Again, the estimates from the “Add 1” models are clearly not useful here. The slope estimate are all biased very low.

The “Quartile method” has the widest distribution. It is long-tailed to the right compared to the distribution of slopes from the true model, which is why it can overestimate the slope.

And the “Add 1/2 minimum > 0” option tends to underestimate the slope. I’m curious that the distribution is also relatively narrow, and wonder if that has something to do with the way I simulated the 0 values via rounding.

# What option is best?

First, one of the main things I discovered is that my method for simulating positive, continuous data plus 0 values is a little kludgy. 😄 For the scenario I did simulate data for, though, adding 1 is clearly a very bad option if you want to get a reasonable estimate of the slope (which is generally my goal when I’m doing an analysis 😉).
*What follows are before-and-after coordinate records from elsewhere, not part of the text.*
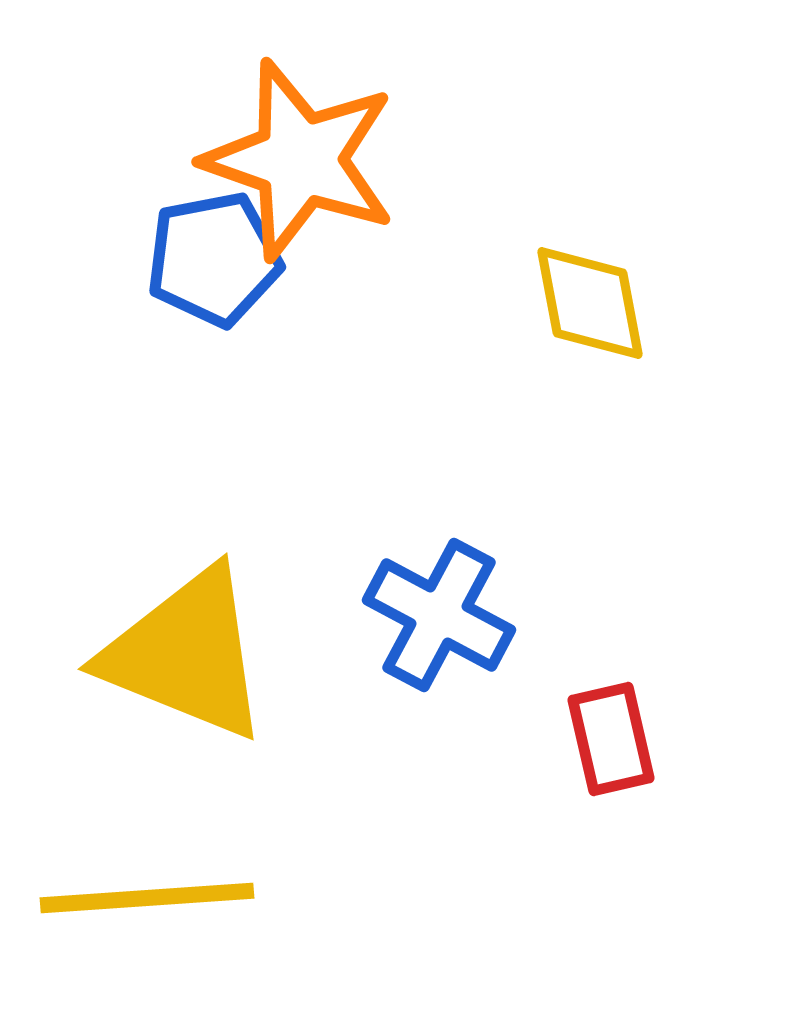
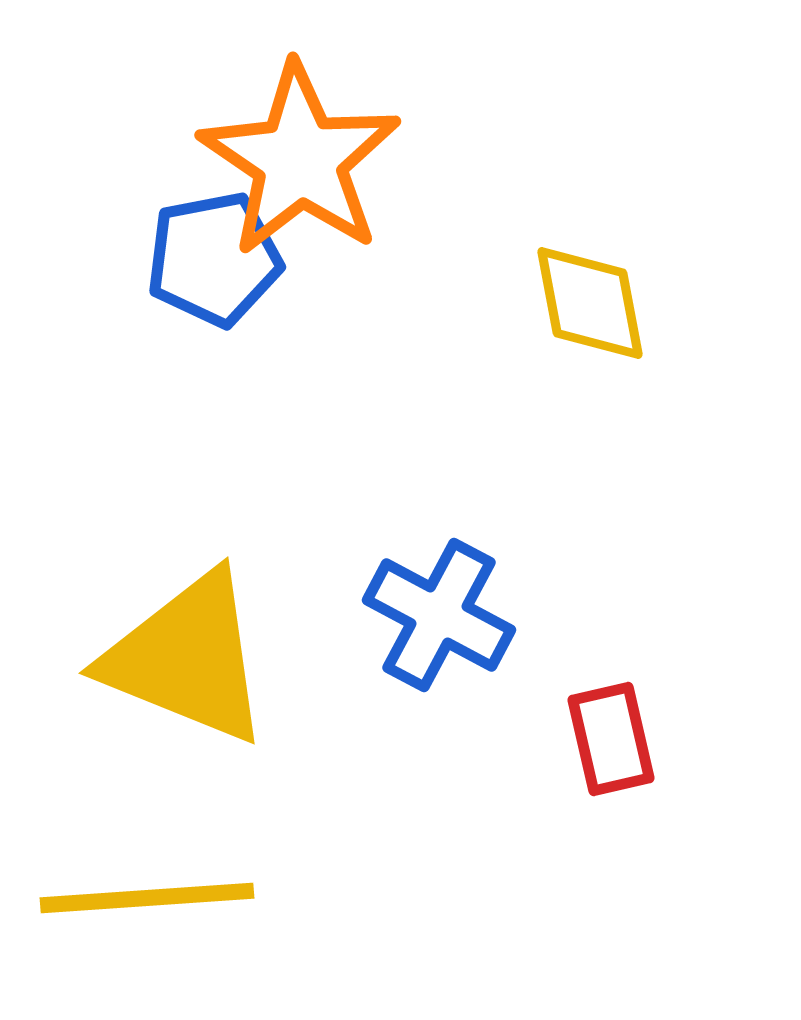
orange star: rotated 15 degrees clockwise
yellow triangle: moved 1 px right, 4 px down
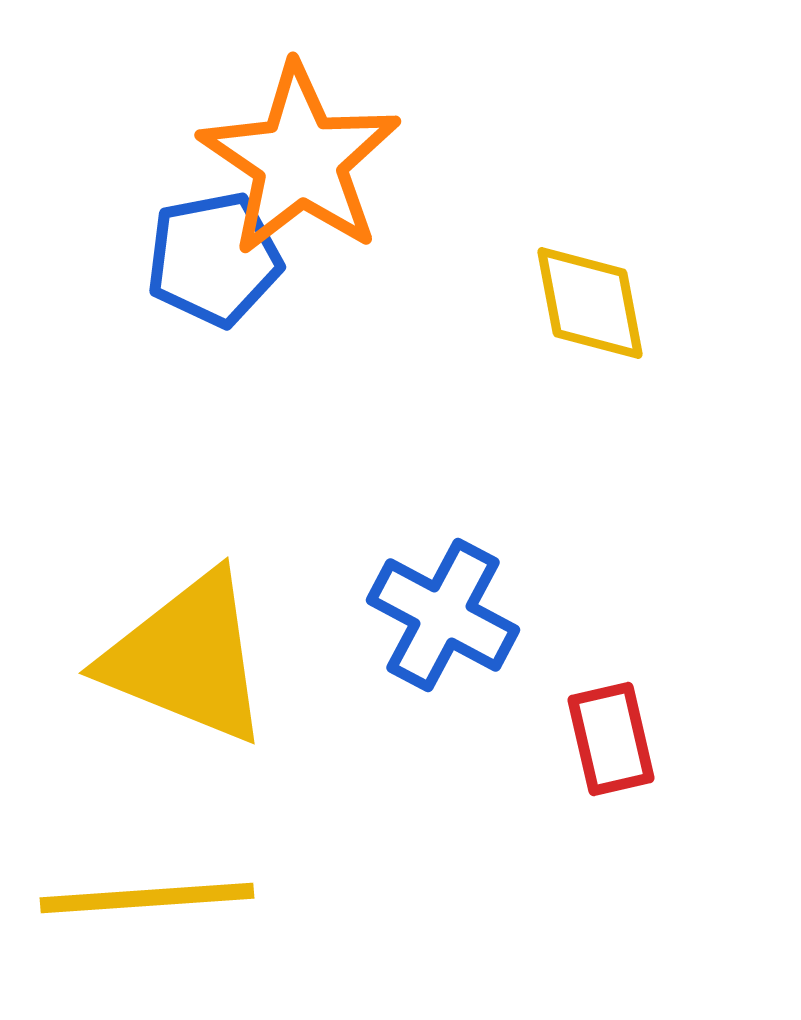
blue cross: moved 4 px right
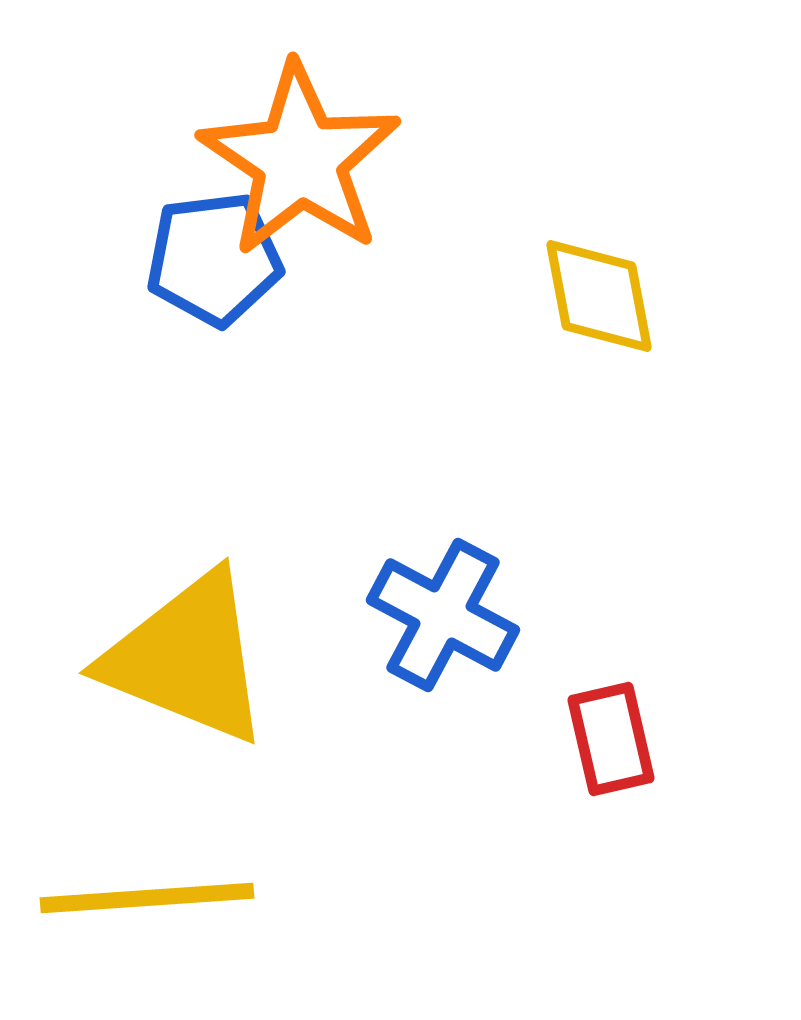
blue pentagon: rotated 4 degrees clockwise
yellow diamond: moved 9 px right, 7 px up
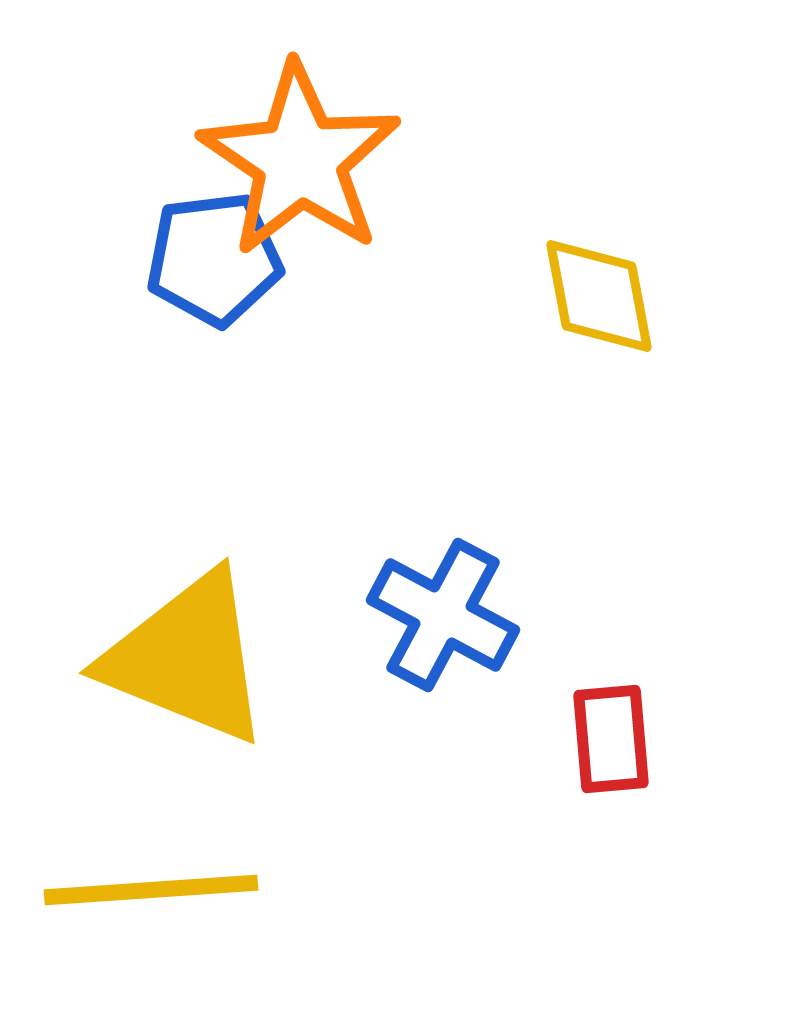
red rectangle: rotated 8 degrees clockwise
yellow line: moved 4 px right, 8 px up
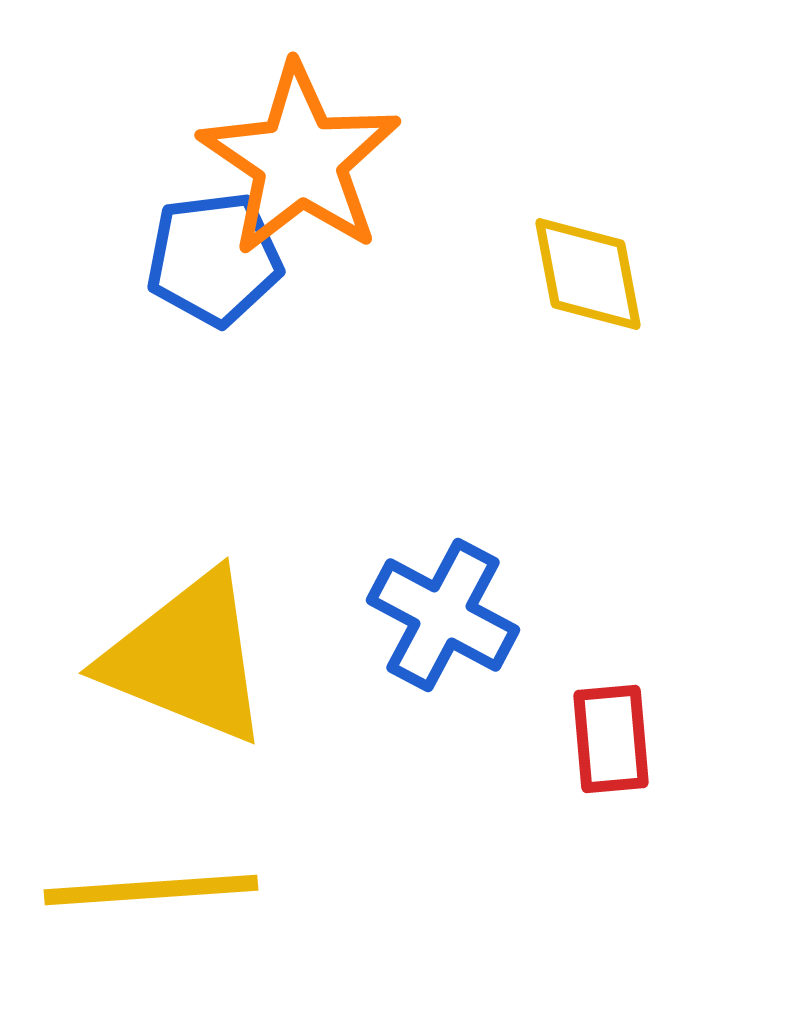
yellow diamond: moved 11 px left, 22 px up
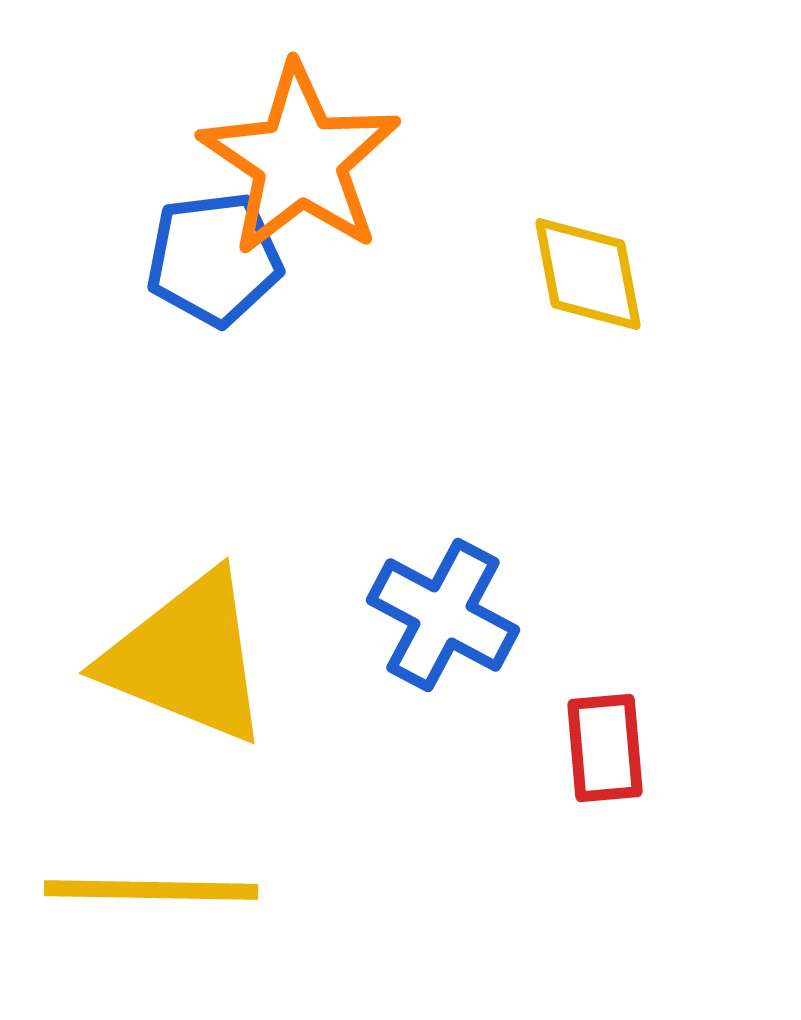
red rectangle: moved 6 px left, 9 px down
yellow line: rotated 5 degrees clockwise
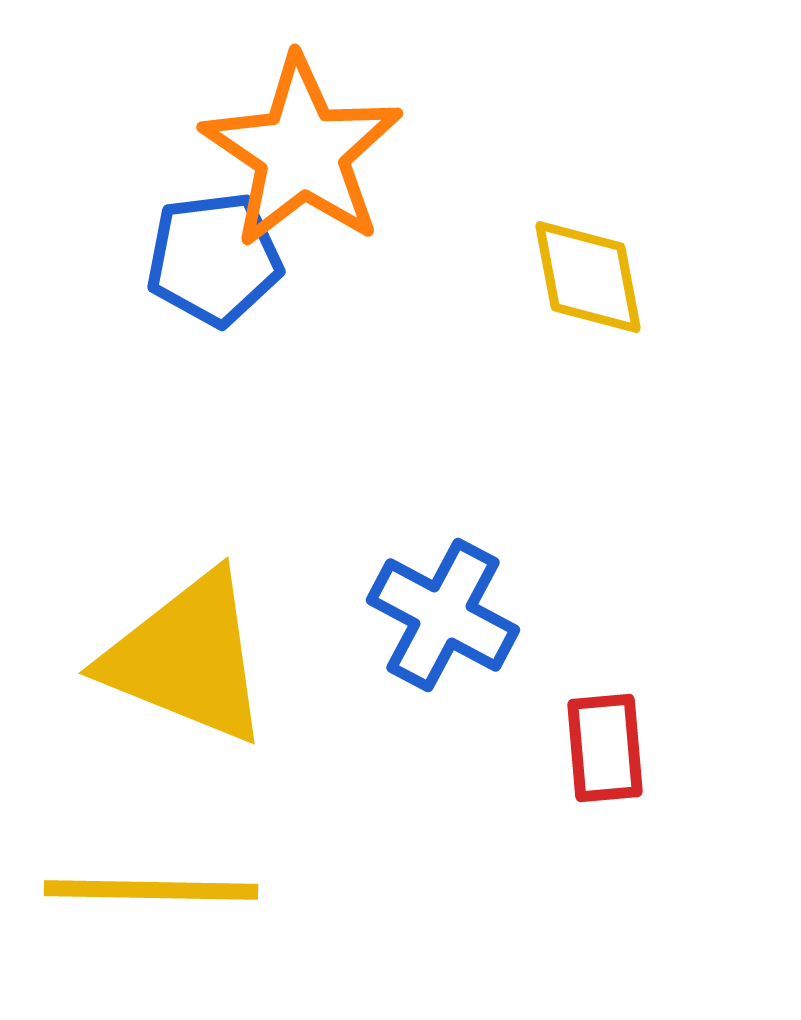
orange star: moved 2 px right, 8 px up
yellow diamond: moved 3 px down
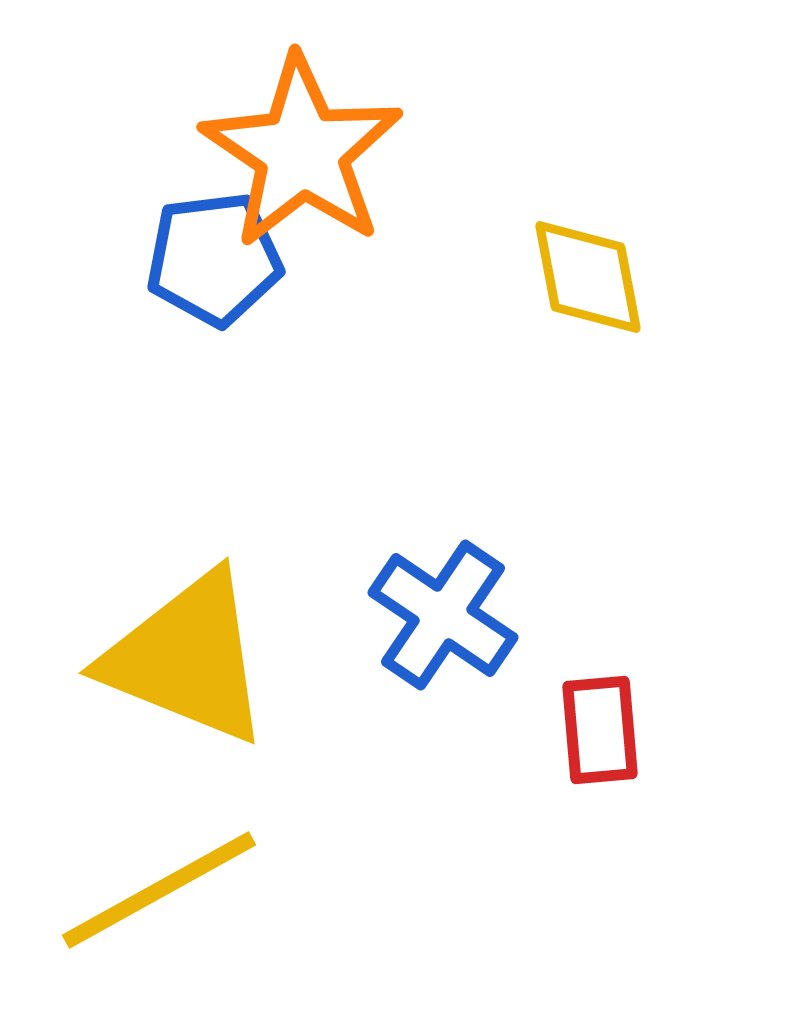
blue cross: rotated 6 degrees clockwise
red rectangle: moved 5 px left, 18 px up
yellow line: moved 8 px right; rotated 30 degrees counterclockwise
Why did adding 1 perform so badly? Remember that when we do a log transformation we increase the space between values less than 1 on the original scale and decrease the space between values above 1. The data I created were primarily below 1, so by adding 1 to the data I totally changed the spacing of the data after log transformation. Using 1 as `c`

is going to make the most sense if our minimum non-0 value is 1 or higher (at least for estimation).

The other two options both performed OK in this specific scenario. You may have noticed that statisticians generally dislike anti-conservative methods, so my guess is many (most?) statisticians would choose the conservative option (“Add 1/2 minimum > 0”) to be on the safe side. However, even if this pattern of over- and under-estimation holds more generally in other scenarios, the choice between these options should likely be based on the gravity of missing a relationship due to underestimation compared to the gravity of overstating a relationship rather than on purely statistical concerns.

Another avenue I think might be important to explore is how the number of 0 values in the distribution has an impact on the results. The choice between `c`

options could depend on that. (Plus, of course, the “Quartile method” only works at all if fewer than 25% of the data are 0’s).